Operator: [Operator Instructions] We will now take the first question from the line of Thomas Smith from Leerink Partners. Please go ahead.

Thomas Smith: Hey, guys. Good morning. Thanks for taking the questions and congrats on the progress. Just on the ongoing Phase 3 ABTECT-Program, I was wondering if you could elaborate a little bit on how enrollment is progressing there? Are you seeing any region-specific enrollment trends that are worth calling out? And can you comment at all on how patient retention has been in the study so far?

Patrick Malloy: Sheldon, do you want to take that one?
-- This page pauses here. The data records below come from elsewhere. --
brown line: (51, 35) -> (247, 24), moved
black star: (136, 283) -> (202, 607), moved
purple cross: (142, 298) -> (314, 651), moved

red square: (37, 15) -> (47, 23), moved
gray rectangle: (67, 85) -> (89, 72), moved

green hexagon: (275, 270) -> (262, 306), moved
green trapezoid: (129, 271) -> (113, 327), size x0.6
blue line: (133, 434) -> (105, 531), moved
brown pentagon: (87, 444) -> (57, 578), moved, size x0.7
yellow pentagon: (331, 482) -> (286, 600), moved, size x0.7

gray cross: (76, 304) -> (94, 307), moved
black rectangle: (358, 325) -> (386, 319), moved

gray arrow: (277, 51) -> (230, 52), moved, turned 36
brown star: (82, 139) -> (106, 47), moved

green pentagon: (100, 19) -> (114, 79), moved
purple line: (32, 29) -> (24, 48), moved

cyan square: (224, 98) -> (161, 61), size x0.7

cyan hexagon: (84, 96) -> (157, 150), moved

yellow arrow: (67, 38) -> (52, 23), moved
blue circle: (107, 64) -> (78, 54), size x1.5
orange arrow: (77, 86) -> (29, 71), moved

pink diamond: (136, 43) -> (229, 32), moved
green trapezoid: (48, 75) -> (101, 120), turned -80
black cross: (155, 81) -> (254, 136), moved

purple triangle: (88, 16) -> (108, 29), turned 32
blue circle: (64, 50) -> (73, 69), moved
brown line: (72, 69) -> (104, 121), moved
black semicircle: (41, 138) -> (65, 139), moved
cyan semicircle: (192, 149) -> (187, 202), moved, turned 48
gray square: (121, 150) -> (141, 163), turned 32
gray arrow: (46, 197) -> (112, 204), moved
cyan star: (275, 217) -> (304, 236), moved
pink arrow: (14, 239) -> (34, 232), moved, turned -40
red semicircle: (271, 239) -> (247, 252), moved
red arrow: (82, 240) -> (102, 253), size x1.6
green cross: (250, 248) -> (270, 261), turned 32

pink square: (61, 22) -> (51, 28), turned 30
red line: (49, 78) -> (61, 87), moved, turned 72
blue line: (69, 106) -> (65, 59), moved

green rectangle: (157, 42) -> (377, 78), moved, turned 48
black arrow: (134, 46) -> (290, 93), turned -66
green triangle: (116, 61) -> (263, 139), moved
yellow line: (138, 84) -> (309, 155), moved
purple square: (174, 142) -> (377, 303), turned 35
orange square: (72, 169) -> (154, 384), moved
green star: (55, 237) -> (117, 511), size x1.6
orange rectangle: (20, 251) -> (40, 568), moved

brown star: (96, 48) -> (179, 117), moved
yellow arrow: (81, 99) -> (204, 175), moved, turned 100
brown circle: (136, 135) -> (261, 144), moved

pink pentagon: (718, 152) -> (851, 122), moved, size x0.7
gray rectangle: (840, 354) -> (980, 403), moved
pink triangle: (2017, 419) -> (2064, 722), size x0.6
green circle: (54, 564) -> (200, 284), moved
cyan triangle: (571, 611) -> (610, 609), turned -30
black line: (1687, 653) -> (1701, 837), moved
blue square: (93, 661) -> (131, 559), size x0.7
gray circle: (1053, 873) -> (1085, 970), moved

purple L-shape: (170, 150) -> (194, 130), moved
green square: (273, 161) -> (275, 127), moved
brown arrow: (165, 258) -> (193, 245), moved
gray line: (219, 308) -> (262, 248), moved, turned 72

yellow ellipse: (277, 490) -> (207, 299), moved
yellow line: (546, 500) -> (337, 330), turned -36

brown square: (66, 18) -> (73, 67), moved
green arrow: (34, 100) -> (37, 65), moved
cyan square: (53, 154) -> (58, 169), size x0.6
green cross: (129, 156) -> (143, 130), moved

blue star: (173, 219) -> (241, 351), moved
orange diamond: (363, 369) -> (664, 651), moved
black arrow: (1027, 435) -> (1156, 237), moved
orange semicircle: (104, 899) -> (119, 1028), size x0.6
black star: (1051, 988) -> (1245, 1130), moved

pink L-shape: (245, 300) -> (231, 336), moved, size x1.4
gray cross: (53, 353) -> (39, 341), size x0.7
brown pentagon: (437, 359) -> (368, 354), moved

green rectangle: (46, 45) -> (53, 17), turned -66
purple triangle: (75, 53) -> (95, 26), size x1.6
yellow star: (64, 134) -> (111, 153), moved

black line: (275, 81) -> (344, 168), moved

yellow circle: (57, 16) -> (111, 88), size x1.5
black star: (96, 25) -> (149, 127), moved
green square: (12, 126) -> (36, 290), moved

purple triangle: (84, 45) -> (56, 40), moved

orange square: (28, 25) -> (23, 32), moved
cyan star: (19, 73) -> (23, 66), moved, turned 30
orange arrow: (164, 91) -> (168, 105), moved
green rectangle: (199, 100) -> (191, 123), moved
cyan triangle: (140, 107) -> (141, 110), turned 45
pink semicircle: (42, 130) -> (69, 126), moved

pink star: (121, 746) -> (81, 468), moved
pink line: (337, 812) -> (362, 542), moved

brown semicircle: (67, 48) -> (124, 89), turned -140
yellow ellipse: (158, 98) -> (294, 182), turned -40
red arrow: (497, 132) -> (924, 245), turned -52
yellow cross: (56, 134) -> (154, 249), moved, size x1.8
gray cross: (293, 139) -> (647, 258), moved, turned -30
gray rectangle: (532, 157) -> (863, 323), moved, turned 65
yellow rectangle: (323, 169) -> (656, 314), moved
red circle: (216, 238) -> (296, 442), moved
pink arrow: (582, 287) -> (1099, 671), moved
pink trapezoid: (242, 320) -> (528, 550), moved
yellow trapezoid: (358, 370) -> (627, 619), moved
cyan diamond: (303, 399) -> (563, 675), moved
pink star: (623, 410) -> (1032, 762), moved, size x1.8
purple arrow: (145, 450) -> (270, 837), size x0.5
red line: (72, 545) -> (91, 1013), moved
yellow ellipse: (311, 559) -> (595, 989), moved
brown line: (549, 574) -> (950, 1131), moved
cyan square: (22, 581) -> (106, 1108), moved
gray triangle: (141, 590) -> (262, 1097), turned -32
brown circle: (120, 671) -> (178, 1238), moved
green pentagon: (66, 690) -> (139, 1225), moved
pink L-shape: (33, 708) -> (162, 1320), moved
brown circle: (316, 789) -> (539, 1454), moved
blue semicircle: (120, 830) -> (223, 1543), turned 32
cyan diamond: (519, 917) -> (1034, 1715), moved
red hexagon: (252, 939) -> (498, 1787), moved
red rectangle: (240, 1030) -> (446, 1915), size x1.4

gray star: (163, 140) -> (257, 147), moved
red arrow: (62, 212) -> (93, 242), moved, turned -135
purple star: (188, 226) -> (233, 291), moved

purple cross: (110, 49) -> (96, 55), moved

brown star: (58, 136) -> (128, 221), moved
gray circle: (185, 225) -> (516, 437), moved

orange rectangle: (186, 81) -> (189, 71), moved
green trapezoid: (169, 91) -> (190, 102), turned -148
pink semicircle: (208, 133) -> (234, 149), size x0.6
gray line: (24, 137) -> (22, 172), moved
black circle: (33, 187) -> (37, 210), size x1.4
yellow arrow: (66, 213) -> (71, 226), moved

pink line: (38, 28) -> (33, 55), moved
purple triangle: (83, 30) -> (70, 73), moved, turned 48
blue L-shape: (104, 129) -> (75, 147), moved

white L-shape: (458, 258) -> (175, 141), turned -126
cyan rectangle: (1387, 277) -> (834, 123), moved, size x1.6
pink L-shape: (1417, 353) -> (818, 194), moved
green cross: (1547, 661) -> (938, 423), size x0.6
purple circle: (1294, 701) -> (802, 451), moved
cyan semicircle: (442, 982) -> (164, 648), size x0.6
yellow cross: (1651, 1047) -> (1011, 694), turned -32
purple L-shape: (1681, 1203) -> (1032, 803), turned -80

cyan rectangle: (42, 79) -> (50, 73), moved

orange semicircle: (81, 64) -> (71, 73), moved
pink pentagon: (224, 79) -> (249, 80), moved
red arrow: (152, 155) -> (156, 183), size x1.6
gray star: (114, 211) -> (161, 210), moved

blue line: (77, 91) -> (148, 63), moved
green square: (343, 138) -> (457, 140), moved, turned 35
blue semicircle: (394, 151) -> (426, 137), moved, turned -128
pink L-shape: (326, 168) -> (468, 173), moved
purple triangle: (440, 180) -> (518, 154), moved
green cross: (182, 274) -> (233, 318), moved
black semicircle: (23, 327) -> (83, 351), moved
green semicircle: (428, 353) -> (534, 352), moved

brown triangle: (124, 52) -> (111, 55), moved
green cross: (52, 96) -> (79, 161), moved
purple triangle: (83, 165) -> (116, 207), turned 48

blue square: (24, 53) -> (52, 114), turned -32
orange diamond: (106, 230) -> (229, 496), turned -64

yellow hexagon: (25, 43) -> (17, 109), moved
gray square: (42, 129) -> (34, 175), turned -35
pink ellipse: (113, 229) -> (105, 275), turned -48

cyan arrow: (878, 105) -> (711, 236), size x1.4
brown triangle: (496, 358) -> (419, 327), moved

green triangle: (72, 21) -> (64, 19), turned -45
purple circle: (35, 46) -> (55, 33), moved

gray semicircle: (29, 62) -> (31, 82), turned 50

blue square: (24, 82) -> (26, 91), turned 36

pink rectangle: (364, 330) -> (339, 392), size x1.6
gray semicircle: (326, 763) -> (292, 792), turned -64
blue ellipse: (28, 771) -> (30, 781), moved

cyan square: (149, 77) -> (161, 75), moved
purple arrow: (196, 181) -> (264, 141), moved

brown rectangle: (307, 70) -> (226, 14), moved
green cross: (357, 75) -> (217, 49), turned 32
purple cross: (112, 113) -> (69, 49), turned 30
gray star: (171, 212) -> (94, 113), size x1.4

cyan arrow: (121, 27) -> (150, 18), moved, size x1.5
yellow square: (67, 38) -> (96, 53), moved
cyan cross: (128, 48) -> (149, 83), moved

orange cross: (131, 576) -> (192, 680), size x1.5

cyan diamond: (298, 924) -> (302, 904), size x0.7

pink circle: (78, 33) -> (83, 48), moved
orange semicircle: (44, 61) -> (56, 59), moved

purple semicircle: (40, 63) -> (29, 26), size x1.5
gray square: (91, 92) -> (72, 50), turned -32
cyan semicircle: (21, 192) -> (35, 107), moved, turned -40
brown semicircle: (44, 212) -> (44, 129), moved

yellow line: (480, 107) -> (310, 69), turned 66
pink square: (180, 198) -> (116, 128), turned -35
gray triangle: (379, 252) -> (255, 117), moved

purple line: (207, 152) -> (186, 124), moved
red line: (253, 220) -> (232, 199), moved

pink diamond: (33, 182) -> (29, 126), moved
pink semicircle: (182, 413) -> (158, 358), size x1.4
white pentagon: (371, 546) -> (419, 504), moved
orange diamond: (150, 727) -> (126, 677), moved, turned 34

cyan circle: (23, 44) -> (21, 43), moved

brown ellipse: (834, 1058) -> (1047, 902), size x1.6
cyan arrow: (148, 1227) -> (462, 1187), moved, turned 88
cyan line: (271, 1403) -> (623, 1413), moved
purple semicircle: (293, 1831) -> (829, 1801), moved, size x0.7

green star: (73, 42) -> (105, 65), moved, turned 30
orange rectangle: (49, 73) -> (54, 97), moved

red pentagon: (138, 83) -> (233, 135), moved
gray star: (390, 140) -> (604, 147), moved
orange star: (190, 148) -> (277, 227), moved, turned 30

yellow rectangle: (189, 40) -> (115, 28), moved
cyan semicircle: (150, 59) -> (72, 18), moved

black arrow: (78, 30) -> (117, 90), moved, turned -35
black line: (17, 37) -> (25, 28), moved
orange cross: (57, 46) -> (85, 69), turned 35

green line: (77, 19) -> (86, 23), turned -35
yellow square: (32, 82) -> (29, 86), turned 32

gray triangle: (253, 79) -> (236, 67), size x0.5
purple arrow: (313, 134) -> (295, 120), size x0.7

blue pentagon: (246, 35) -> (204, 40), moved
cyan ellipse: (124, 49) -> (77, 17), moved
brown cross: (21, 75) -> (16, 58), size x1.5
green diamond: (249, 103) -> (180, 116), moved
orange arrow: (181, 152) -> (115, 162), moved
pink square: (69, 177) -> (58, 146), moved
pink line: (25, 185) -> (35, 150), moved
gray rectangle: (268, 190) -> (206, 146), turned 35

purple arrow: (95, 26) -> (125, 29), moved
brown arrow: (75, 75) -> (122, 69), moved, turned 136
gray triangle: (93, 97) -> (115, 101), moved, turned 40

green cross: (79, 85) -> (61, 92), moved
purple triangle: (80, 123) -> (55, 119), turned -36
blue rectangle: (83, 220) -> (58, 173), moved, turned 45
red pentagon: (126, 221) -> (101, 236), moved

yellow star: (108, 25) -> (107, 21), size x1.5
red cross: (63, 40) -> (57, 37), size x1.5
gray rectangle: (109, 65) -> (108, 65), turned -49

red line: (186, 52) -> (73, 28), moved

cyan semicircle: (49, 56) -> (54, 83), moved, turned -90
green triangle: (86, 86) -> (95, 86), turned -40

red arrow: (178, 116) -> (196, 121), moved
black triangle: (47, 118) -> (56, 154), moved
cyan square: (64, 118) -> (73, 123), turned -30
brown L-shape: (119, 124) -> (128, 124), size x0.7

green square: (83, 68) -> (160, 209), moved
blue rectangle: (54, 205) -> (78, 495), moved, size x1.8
Sheldon Sloan: Yes, I will. Okay. Tom, thank you for your question. I think Marc laid it out where we are with the study. Let me just give you a little bit of a highlight with our regional expectations. I think we already talked about no more than 25% of the subjects enrolled in the study will be from any specific region, which Marc already pointed out, in contrast to Phase 2b, two-thirds were from Eastern Europe. And the good news is we are now actually deployed in all our targeted geographic regions. We're already enrolling in China and Brazil. And obviously, we've been in Japan for a while. North America, obviously, has been up and running the longest and even though we had, what I would say, at the beginning, a little bit of a delay with C-DIS primarily European countries, we're all fully engaged in those countries now. I think the second thing, which you were talking about retention. I think you're talking about the dropout rate, although that's -- right now it's blinded, so we really don't know, but that's something we're actively looking at to discontinuation, as you know we had a little over 12%, I believe, in the Phase 2b study, and we're really tracking that carefully. One of the things that drove discontinuations was headaches in the Phase 2b study. And we know that the headaches is more of a managing expectations at this point, making sure that the investigators and patients know that it's something that occurs early on in the start of therapy, generally almost always treated with over-the-counter either acetaminophen or nonsteroidals and does not last for more than a few days to a week. And the bottom line is once the patients are on the medication, the headaches actually do not return. And that was apparent in our second year of our open label extension where headaches were not an adverse event. Just to -- just to kind of wrap that up, we're managing that by actually instructing the sites at headaches. Again, there are reasons why patients need to discontinue, but generally should not be a reason to discontinue in the study. So we're actually aggressively and actively, proactively actually managing that discontinuation of that.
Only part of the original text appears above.